FREEDOM

Si Bekkai also spoke. 'I have been trying to find a formula which will enable my country and France to break the present deadlock and preserve Franco-Moroccan friendship,' he said. 'Caux has miraculously provided the answer to the questions I have been asking, without any hatred or bitterness. I hereby undertake to put into practice the four moral standards of Moral Re-Armament, for I know that in order to change my country, which needs to change, I have to change myself. If I have had doubts about France, I apologize to my French friends here and elsewhere.'2

Buchman heard from Si Bekkai much about the Moroccan impasse and particularly about the part played by El Glaoui, whose support had been decisive to the French.

From Caux Buchman went back to Italy, and then in early February set out for Marrakesh with Paul Campbell, John Wood, Morris and Enid Martin, and Jim Baynard-Smith. Before leaving Caux he had told these colleagues his thought that El Glaoui would be affected. He also knew that General Antoine Béthouart, the former French High Commissioner in Austria who had been to Caux in 1951, would be there, and hoped that he and Pierre Lyautey, nephew of the Marshal who had created French Morocco, would help them to meet the relevant people.

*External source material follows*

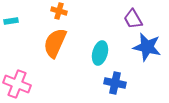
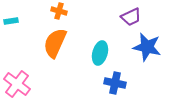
purple trapezoid: moved 2 px left, 2 px up; rotated 85 degrees counterclockwise
pink cross: rotated 16 degrees clockwise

In Marrakesh the Béthouarts were already ensconced in Buchman's hotel when he arrived. To begin with he spent most of his time in bed, resting and thinking. The Pasha, El Glaoui, and his family occupied much of his mind. Physical inactivity renewed his strength; but as it returned, he maintained a deliberate social inactivity which allowed others to take the initiative. He had the recurring thought, 'Our job is to mine for men, to quarry out leadership.'

After some days Buchman and his party dined with the Béthouarts, who then arranged for them to meet the French authorities. Then M and Mme Lyautey gave a tea-party for them, at which they met international visitors like Prince Wilhelm of Sweden and his son, Count Bernadotte, and also the lawyer son of El Glaoui, Si Abdessadeq, president of the Chereefian Tribunal in Marrakesh, whose political views differed from his father's.